### WHAT TO WORK ON
The answer must be an exact copy of the lines from the one with "may choose to" through the final line below, with no pictures and nothing else.

### DATA TO EXAMINE
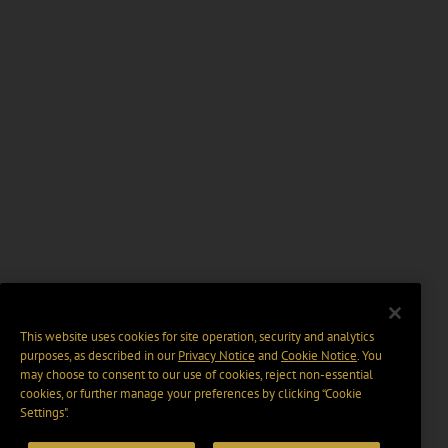
This website uses cookies for site operation, security and analytics
purposes, as described in our
Privacy Notice
and
Cookie Notice
. You
may choose to consent to our use of cookies, reject non-essential
cookies, or further manage your preferences by clicking “Cookie
Settings".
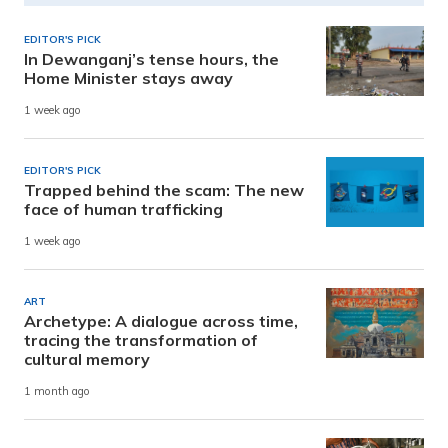
EDITOR'S PICK
In Dewanganj’s tense hours, the
Home Minister stays away
1 week ago
EDITOR'S PICK
Trapped behind the scam: The new
face of human trafficking
1 week ago
ART
Archetype: A dialogue across time,
tracing the transformation of
cultural memory
1 month ago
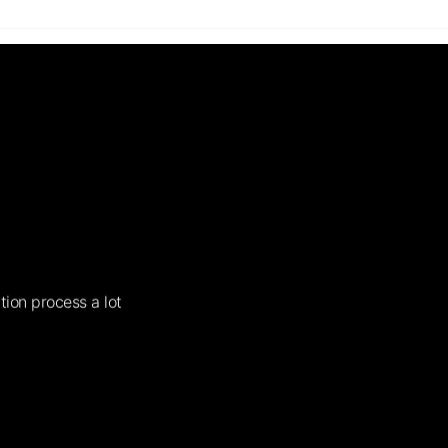
tion process a lot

### THE ANSWER
may choose to consent to our use of cookies, reject non-essential
cookies, or further manage your preferences by clicking “Cookie
Settings".
EDITOR'S PICK
In Dewanganj’s tense hours, the
Home Minister stays away
1 week ago
EDITOR'S PICK
Trapped behind the scam: The new
face of human trafficking
1 week ago
ART
Archetype: A dialogue across time,
tracing the transformation of
cultural memory
1 month ago
tion process a lot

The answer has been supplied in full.